Are you fitting the pnbd model with dynamic covariates? Only the dynamic covariates model is parallelized, the standard model (incl the static covariates) does not benefit from parallelization through doParallel.

rlumor commented 4 years ago

Under what definitions will the pnbd model not converge?

Im not aware of any specific conditions under which the pnbd model does or does not converge. From your output it looks as if the optimization did in fact converge (or maybe reached the maximum number of iterations, check the "convcode" in est.pnbd@optimx.estimation.output and compare it to ?optimx). The message "Gradient not computable after method Nelder-Mead" means that the gradient at the final parameter set could (partially) not be derived because the LogLikelihood function returned a non-finite value (= NaN or Inf) when numerically calculating the gradient. Therefore, the hessian (est.pnbd@optimx.hessian) will have non-finite values and the variance-covariance matrix which is based on it cannot be derived what means there are no standard errors, p-values, KKTs, etc. Nevertheless, you should be able to predict.

plan("multisession")

Are you fitting the pnbd model with dynamic covariates? Only the dynamic covariates model is parallelized, the standard model (incl the static covariates) does not benefit from parallelization through doParallel.
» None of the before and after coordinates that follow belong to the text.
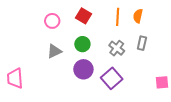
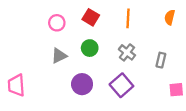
orange semicircle: (138, 16) -> (170, 17), moved
gray rectangle: (142, 43) -> (161, 60), moved
purple circle: (83, 69) -> (82, 84), moved

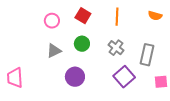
orange semicircle: (170, 17) -> (155, 16), turned -88
gray rectangle: (161, 60) -> (147, 55), size x1.5
purple square: (121, 85) -> (124, 77), moved

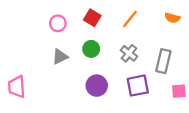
orange line: (117, 17) -> (130, 19), turned 36
purple circle: (75, 77) -> (97, 86), moved
purple square: (124, 77) -> (138, 86), turned 30

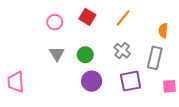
orange semicircle: (172, 18) -> (163, 31), moved, turned 80
green circle: (91, 49) -> (85, 55), moved
gray triangle: (60, 57) -> (57, 54), turned -35

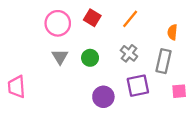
pink circle: (55, 22) -> (58, 23), size x1.5
purple circle: (92, 81) -> (103, 97), moved

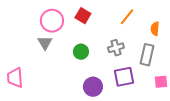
orange line: (130, 19) -> (127, 17), moved
gray cross: (129, 53) -> (116, 48), turned 35
gray triangle: (60, 57) -> (45, 43), moved

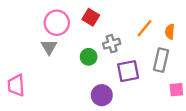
orange line: (127, 17) -> (145, 28), moved
gray cross: (116, 48) -> (112, 44), moved
purple square: (124, 77) -> (128, 71), moved

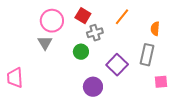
orange line: (145, 28) -> (122, 17), moved
gray cross: (112, 44) -> (95, 33), moved
purple square: (128, 71) -> (117, 65), turned -35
the pnbd model generated NaN values for the DERT, there NaN CLTV for some of the customers so I assumed it was because of the model not converging

pschil commented 4 years ago

the pnbd model generated NaN values for the DERT, there NaN CLTV for some of the customers so I assumed it was because of the model not converging

This is happens mostly because the estimated parameters (likely beta) are very large which then leads to issues with numerical stability when calculating the hypergeometric 1F1 function in DERT.